ANN ARBOR TOWNSHIP - Washtenaw Community College and the International Association of Bridge, Structural, Ornamental and Reinforcing Iron Workers have signed a five-year contract extension to continue to hold the renowned Iron Workers Instructor Training Program (ITP) on the WCC campus.
The extension was signed Wednesday, March 18, and announced by Dr. Rose B. Bellanca, WCC president, and Lee Worley, executive director of apprenticeship and training, Iron Workers International.
This year marks the 31st year the annual program has been held - moving to WCC in 2010. Each July, the partnership brings ironworker instructors together from across the United States and Canada to train their peers with the most contemporary skill sets to meet the demands of today's construction industry.
The program trains for proficiency in jobs involving welding, structural steel erection, architectural and ornamental ironwork, concrete reinforcement, rigging and machinery moving and installation - as well as blueprint reading and computer skills for the ever-changing job market. An ironworker's expertise can be seen in every building, bridge, and highway across North America and that expertise requires specialized skills that must be refined and updated.
"We selected Washtenaw Community College because of their excellent facilities," said Walter Wise, Iron Workers general president. "During the past five years, the community and the college have exceeded our expectations and we look forward to the extension of our mutually beneficial relationship for another five years.
"As home to our annual Instructor's Training Program, Washtenaw Community College impacts the training of tens of thousands of iron workers in our 154 training centers throughout North America to be safe, skilled and productive."
Bellanca said this program is more vital than ever as the skilled trades gap continues to grow across the country.
"We are honored to extend our partnership with the Iron Workers as our state-of-the-art facilities provide the equipment and hands-on experience the instructors need," she said. "It's time to put renewed importance in the significance of the skilled trades and begin to close the gap which is an impediment to a thriving economy."
The 2015 Iron Worker's Instructor Training program will be held from July 13 through July 17, with approximately 600 participants expected to attend.

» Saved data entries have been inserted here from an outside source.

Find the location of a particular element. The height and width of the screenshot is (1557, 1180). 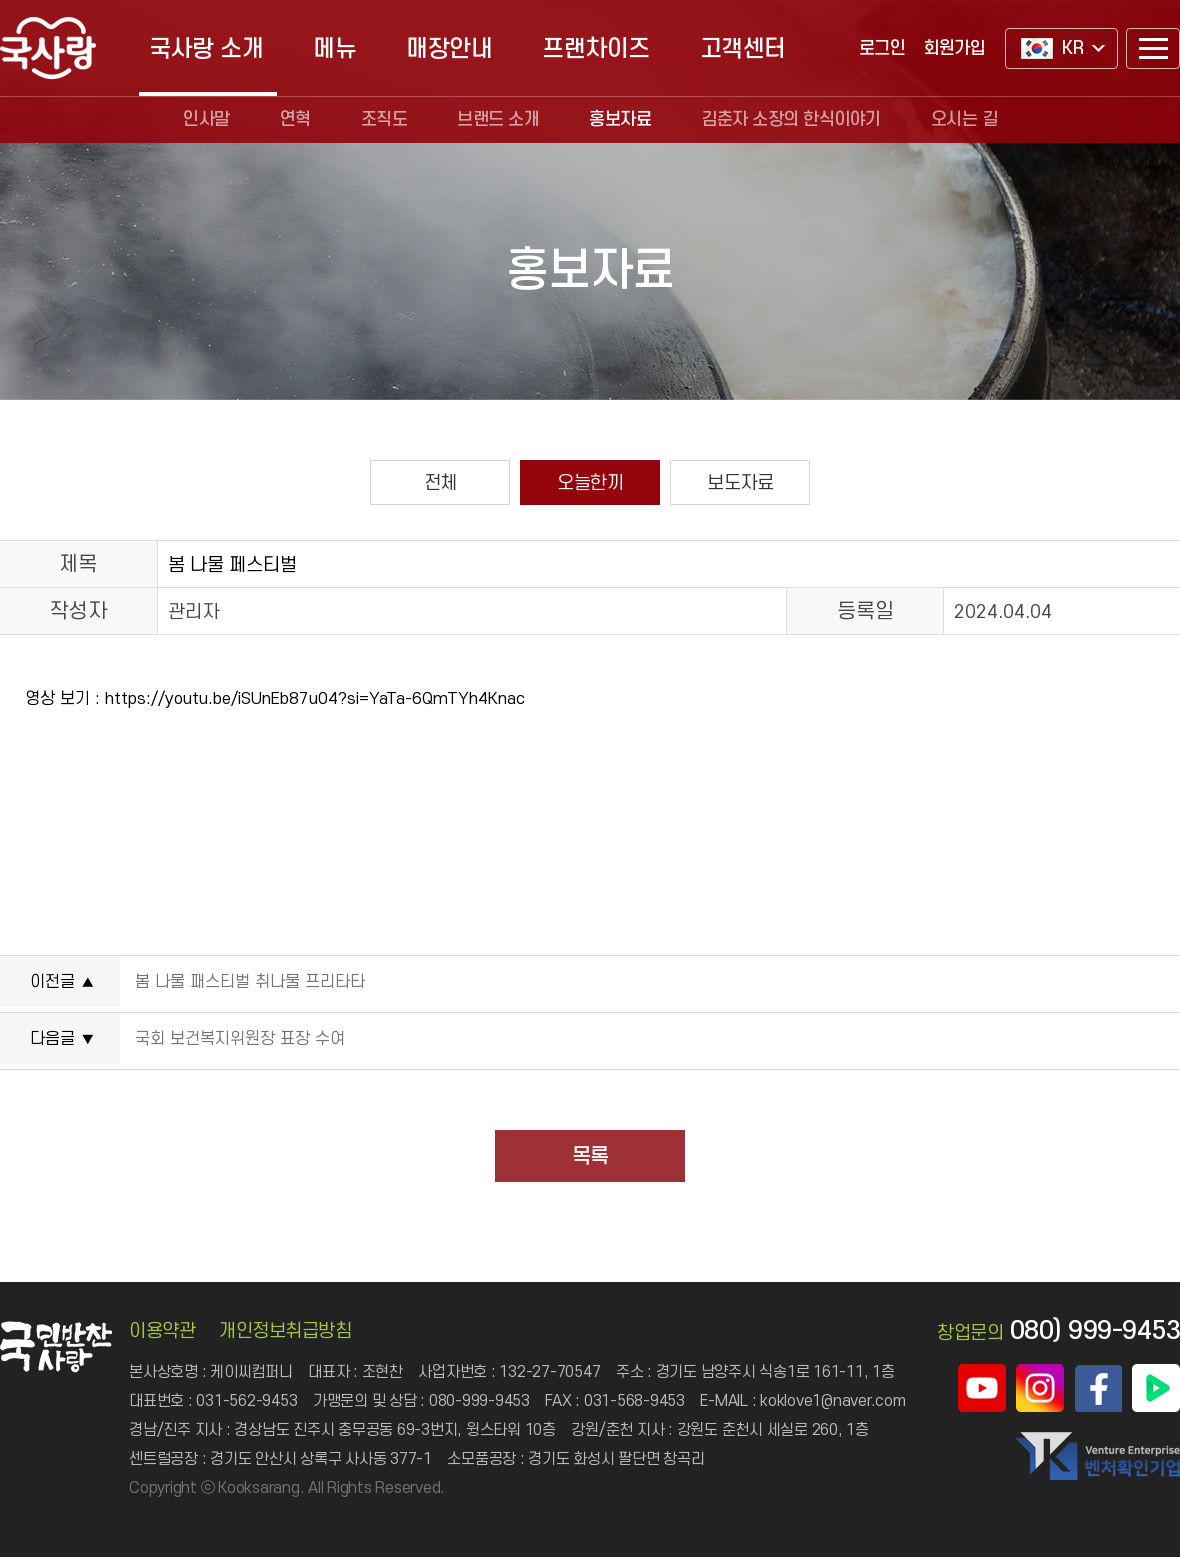

국사랑 소개 is located at coordinates (206, 48).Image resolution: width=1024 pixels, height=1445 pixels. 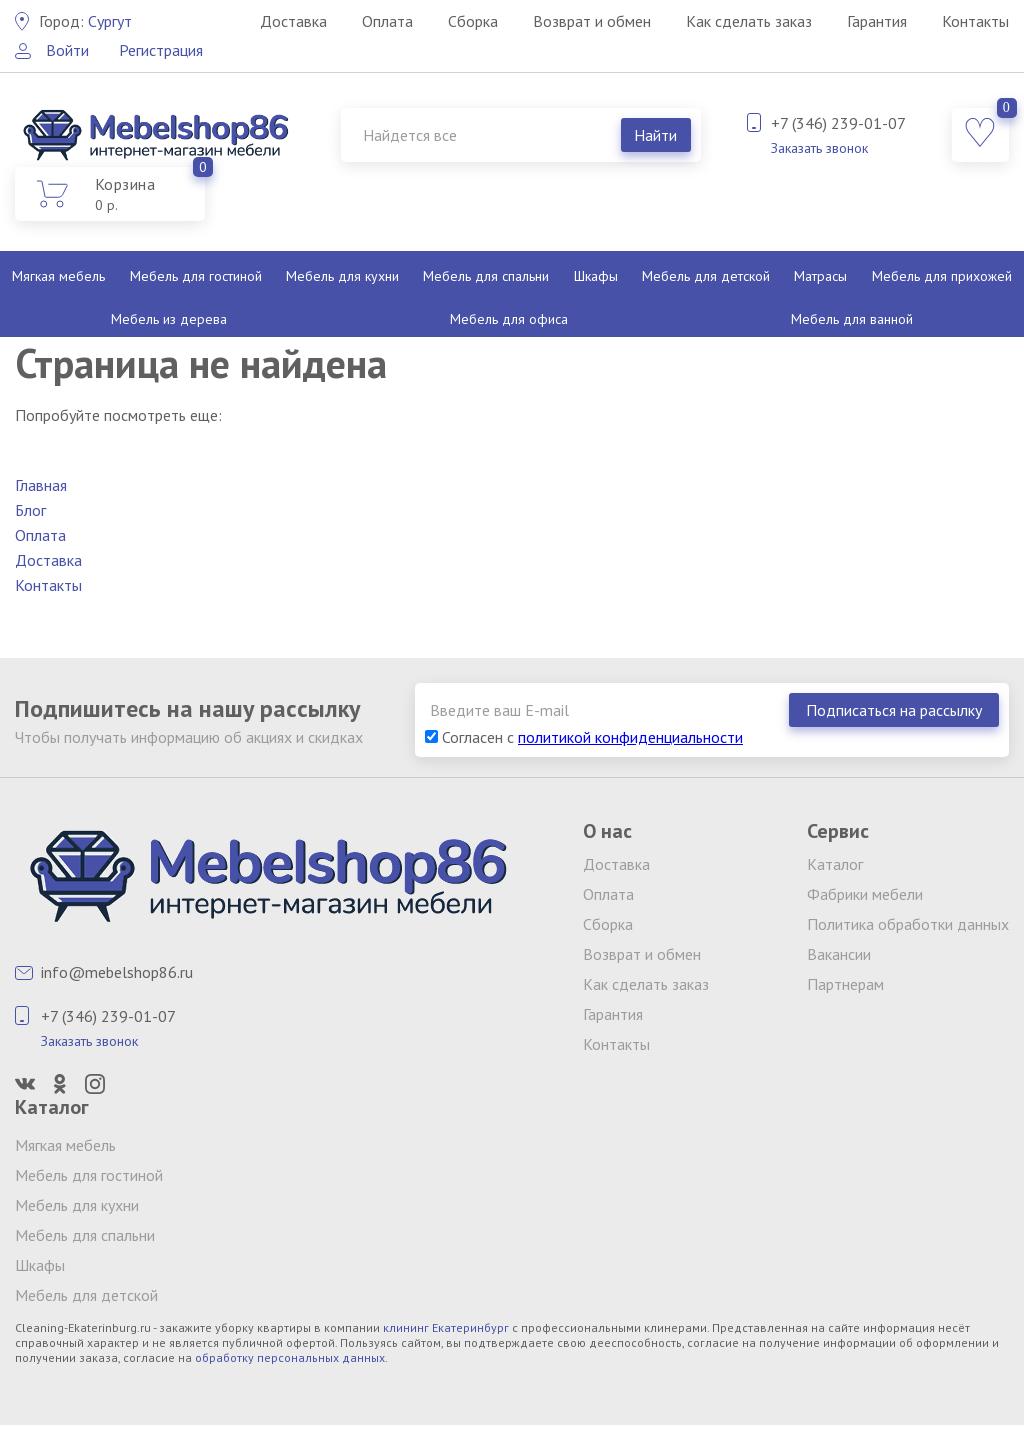 I want to click on Возврат и обмен, so click(x=592, y=21).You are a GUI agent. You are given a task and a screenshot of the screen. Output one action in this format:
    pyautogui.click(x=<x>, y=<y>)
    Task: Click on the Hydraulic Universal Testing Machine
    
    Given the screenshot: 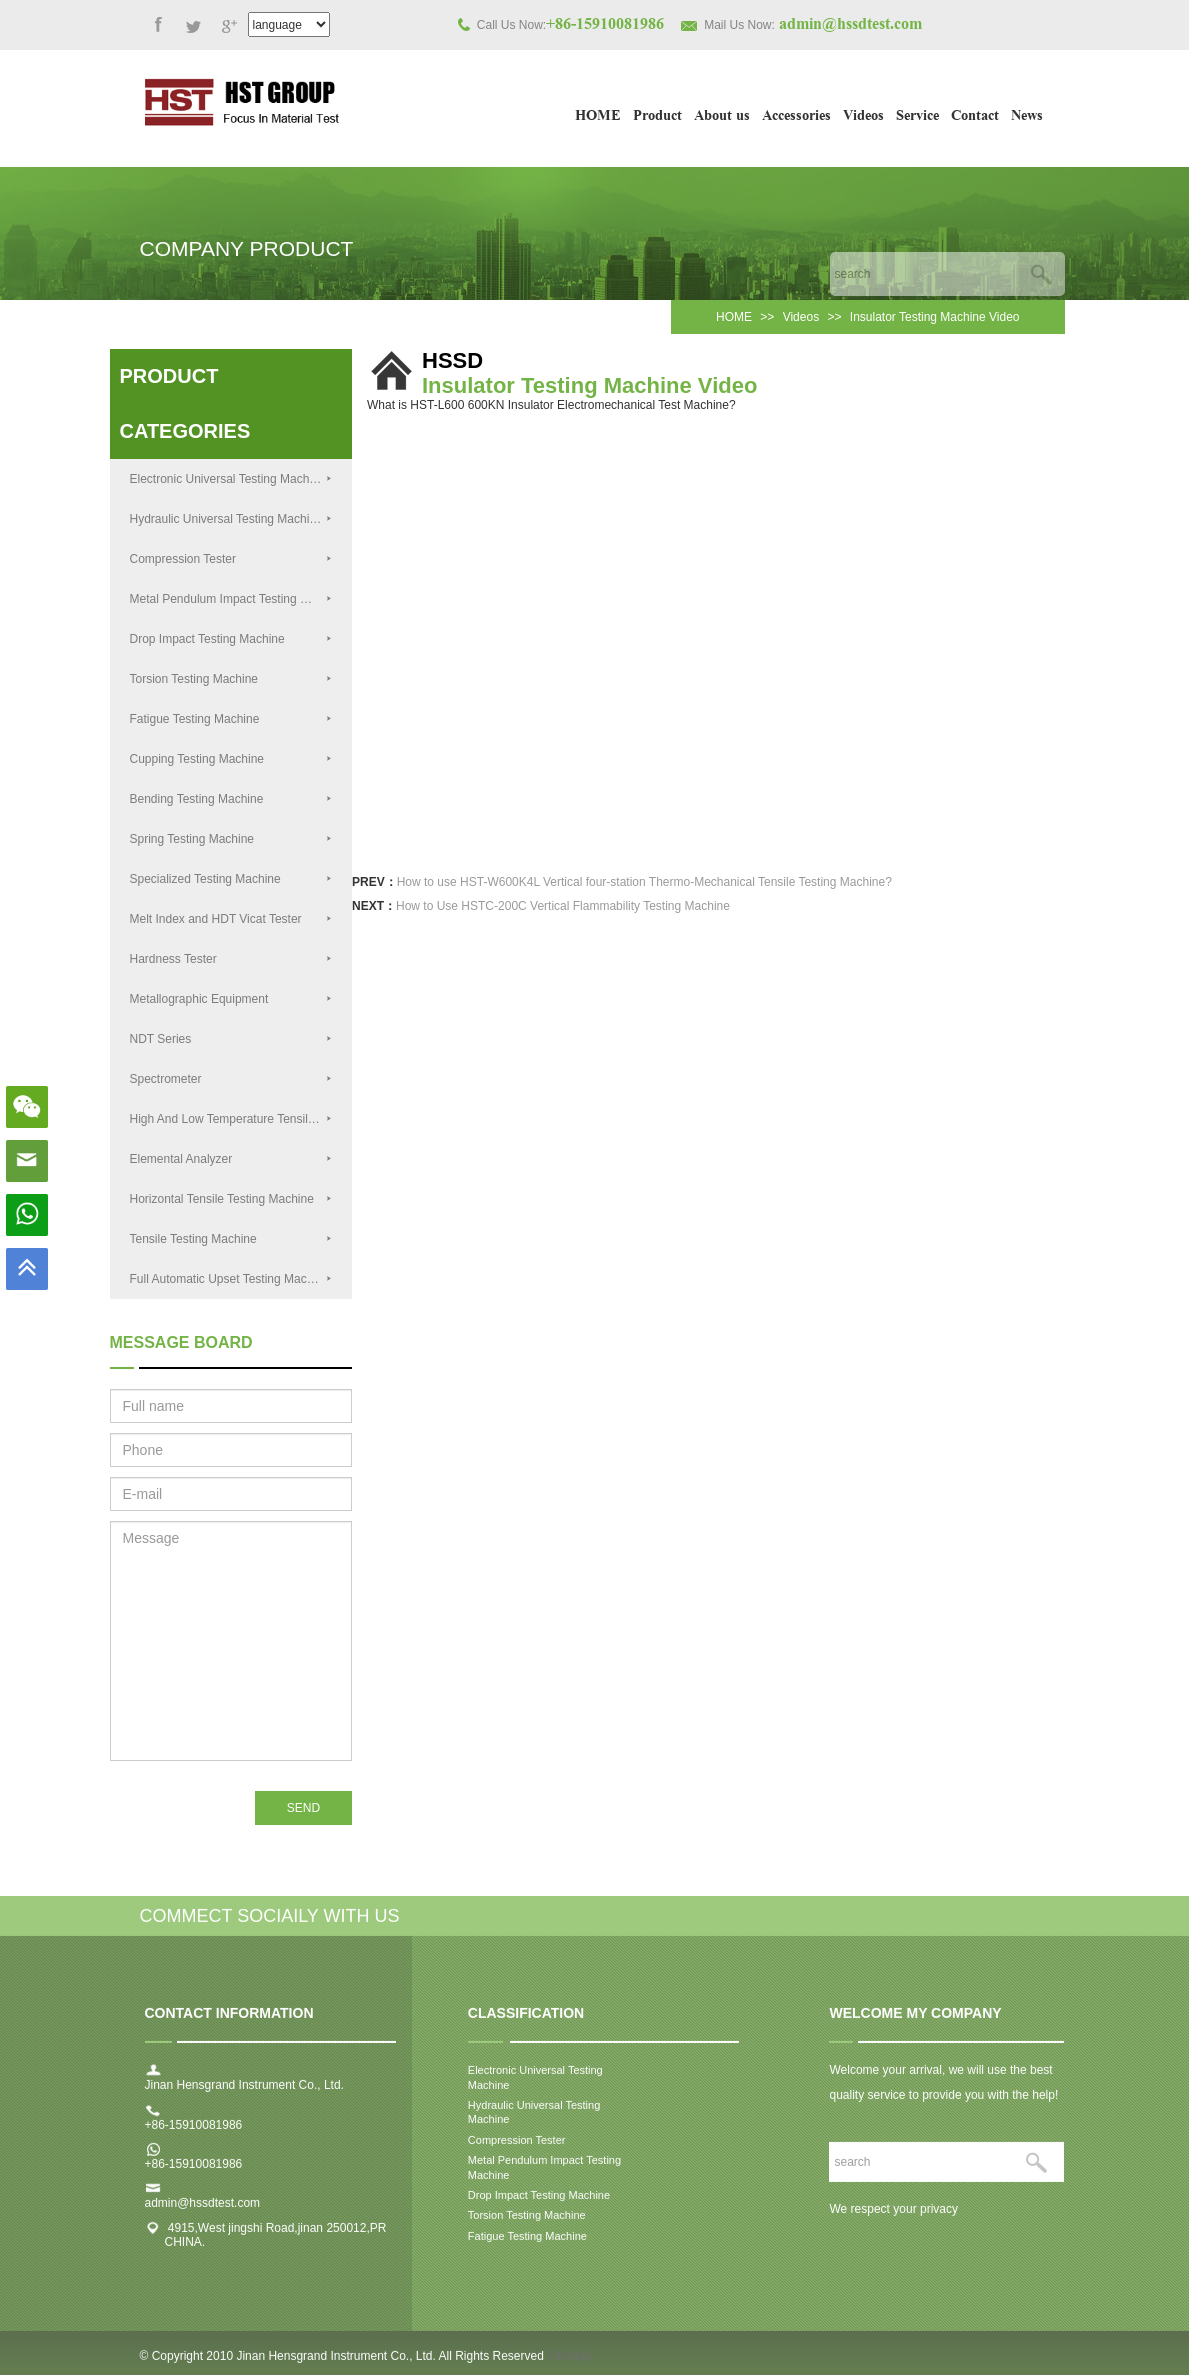 What is the action you would take?
    pyautogui.click(x=231, y=519)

The regional community benefits when the program comes each year, it generates nearly $3 million in economic impact within Washtenaw County.
The Ann Arbor Area Convention and Visitors Bureau will provide hospitality services and events for the attendees.
"We are thrilled to host our friends at the Iron Workers for another five years," said Mary Kerr, Ann Arbor Area Convention and Visitors Bureau president and CEO. "Whether they are returning or visiting the area for the first time, it's a pleasure to share the uniqueness and charm of Washtenaw County. We look forward to it every year."
In 2015, WCC celebrates 50 years of preparing students for success in professional careers and lifelong learning. Located in Ann Arbor, the college offers over 120 degrees and certificates, an open door admission policy and affordable tuition rates. WCC is accredited by the Higher Learning Commission, the regional accrediting organization recognized by the United States Department of Education and the Council for Higher Education Accreditation.